In Kimberley‚ on a pitch that made fools of all of us who said you can have any kind of surface you like in the old diamond dorp as long as it’s as flat as the Big Hole is deep‚ his “graft” was worth 44.
In Bloemfontein‚ on another out-of-character pitch‚ he dragged the third ball he faced — which didn’t get up and made his feet look like they were cast in lead — onto his stumps.
Despite his protests‚ Klaasen isn’t half bad at “hitting the ball out of the ground”.
He smacked six fours and a six‚ or more than half his runs‚ on Saturday and his 44 in Kimberley flowed at a run-a-ball with 32 coming in boundaries.
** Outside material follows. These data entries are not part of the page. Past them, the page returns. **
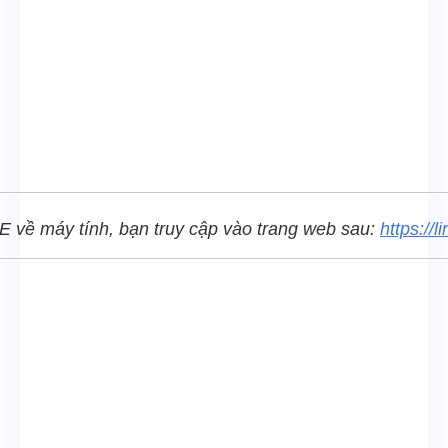
E về máy tính, bạn truy cập vào trang web sau:
https://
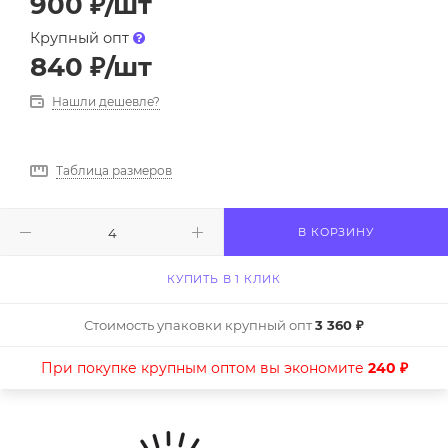
900
₽
/шт
Крупный опт
840
₽
/шт
Нашли дешевле?
Таблица размеров
В КОРЗИНУ
КУПИТЬ В 1 КЛИК
Стоимость упаковки крупный опт
3 360 ₽
При покупке крупным оптом вы экономите
240 ₽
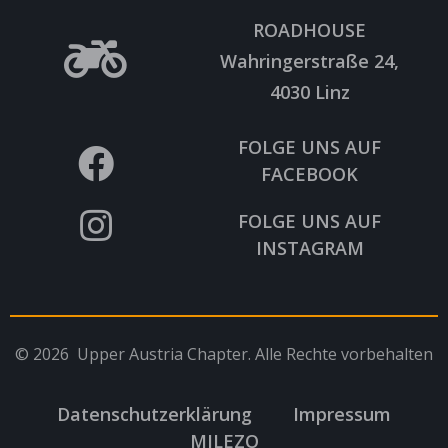
ROADHOUSE
Wahringerstraße 24,
4030 Linz
FOLGE UNS AUF
FACEBOOK
FOLGE UNS AUF
INSTAGRAM
© 2026 Upper Austria Chapter. Alle Rechte vorbehalten
Datenschutzerklärung
Impressum
MILEZO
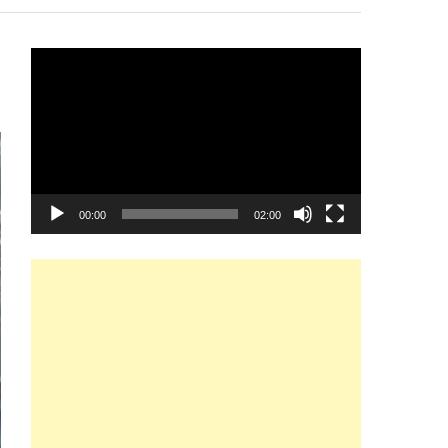
Video
Player
00:00
02:00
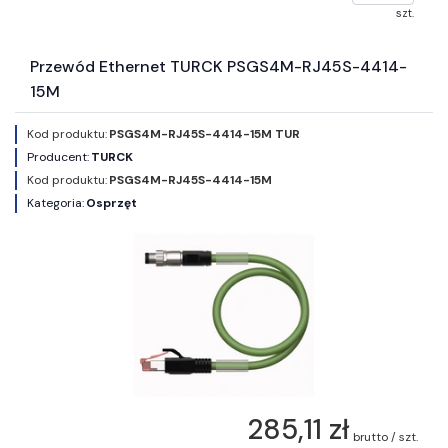
szt.
Przewód Ethernet TURCK PSGS4M-RJ45S-4414-
15M
Kod produktu:
PSGS4M-RJ45S-4414-15M TUR
Producent:
TURCK
Kod produktu:
PSGS4M-RJ45S-4414-15M
Kategoria:
Osprzęt
285,11 zł
brutto / szt.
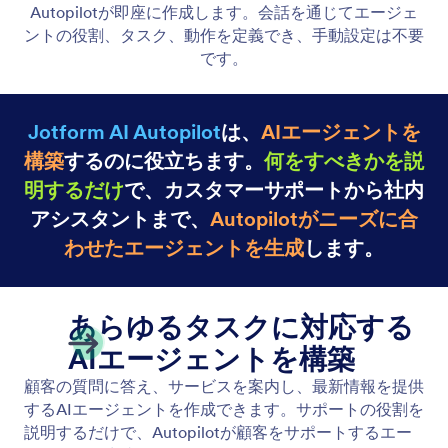
フォームの作成
作成したいフォームを説明すると、ワークスペース
アシスタントが即座に作成します。画像、PDF、ド
キュメントなどのファイルをアップロードして、フ
ォームのコンテキストを提供できます。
But he was reluctant to put himself in the league of Quinton de Kock‚ who was rested for the series.
“I’m focusing on asking the right questions‚” Klaasen said.
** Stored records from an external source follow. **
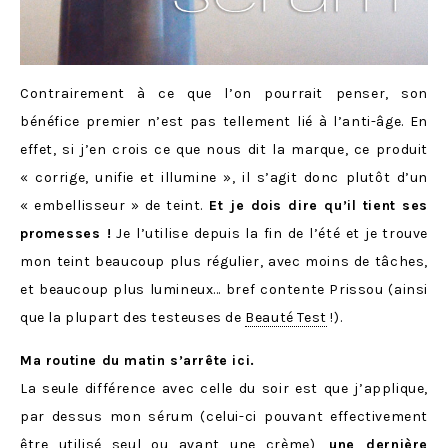
Contrairement à ce que l’on pourrait penser, son
bénéfice premier n’est pas tellement lié à l’anti-âge. En
effet, si j’en crois ce que nous dit la marque, ce produit
« corrige, unifie et illumine », il s’agit donc plutôt d’un
« embellisseur » de teint.
Et je dois dire qu’il tient ses
promesses !
Je l’utilise depuis la fin de l’été et je trouve
mon teint beaucoup plus régulier, avec moins de tâches,
et beaucoup plus lumineux… bref contente Prissou (ainsi
que la plupart des testeuses de
Beauté Test
!).
Ma routine du matin s’arrête ici.
La seule différence avec celle du soir est que j’applique,
par dessus mon sérum (celui-ci pouvant effectivement
être utilisé seul ou avant une crème),
une dernière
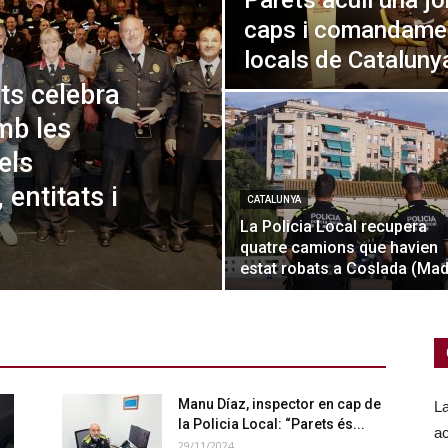
Parets acull una j
caps i comandamen
locals de Cataluny
ts celebra
mb les
els
entitats i
CATALUNYA
La Policia Local recupera
quatre camions que havien
estat robats a Coslada (Mad
Manu Díaz, inspector en cap de
La
la Policia Local: “Parets és...
ac
29/11/2024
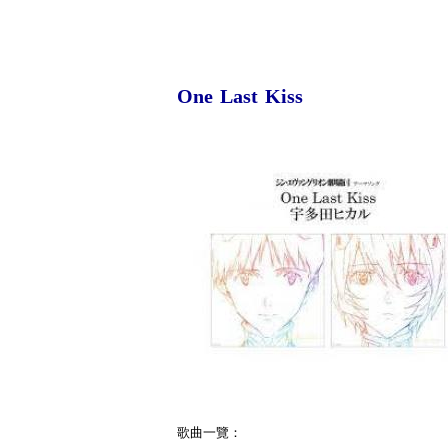
One Last Kiss
歌曲一覽：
“The only way to do that is to put the runs on the board and do the work behind the stumps.
“If he gets injured you want to be the first guy who comes up.”
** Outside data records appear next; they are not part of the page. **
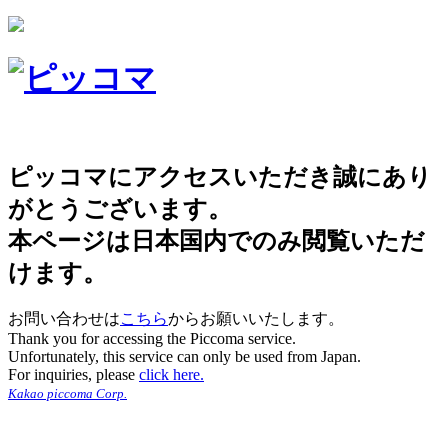
ピッコマにアクセスいただき誠にあり
がとうございます。
本ページは日本国内でのみ閲覧いただ
けます。
お問い合わせは
こちら
からお願いいたします。
Thank you for accessing the Piccoma service.
Unfortunately, this service can only be used from Japan.
For inquiries, please
click here.
Kakao piccoma Corp.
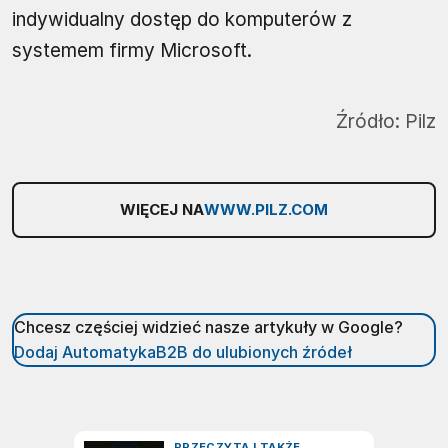
indywidualny dostęp do komputerów z
systemem firmy Microsoft.
Źródło:
Pilz
WIĘCEJ NA
WWW.PILZ.COM
Chcesz częściej widzieć nasze artykuły w Google?
Dodaj AutomatykaB2B do ulubionych źródeł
So speaks a player who has come to terms with his game enough to admit the folly of stepping too far out of the box last season: “I tried to bowl a few filthy overs of spin.”
But that hasn’t stopped him from keeping it creative as well as real: “There’s also an opportunity to play in the team as a batter; it’s more about playing as a batter than a keeper.”
Not that Klaasen’s glovework isn’t the business‚ as attested to by his lightning strike on Saturday to stump Brendan Taylor — whose foot hovered rather than lifted above the crease for but a moment.
De Kock hammering runs up the order and keeping wicket?
Klaasen directing middle order operations and roaming the field?
Or permutations of the above?
Nevermind catches‚ it’s options that win matches.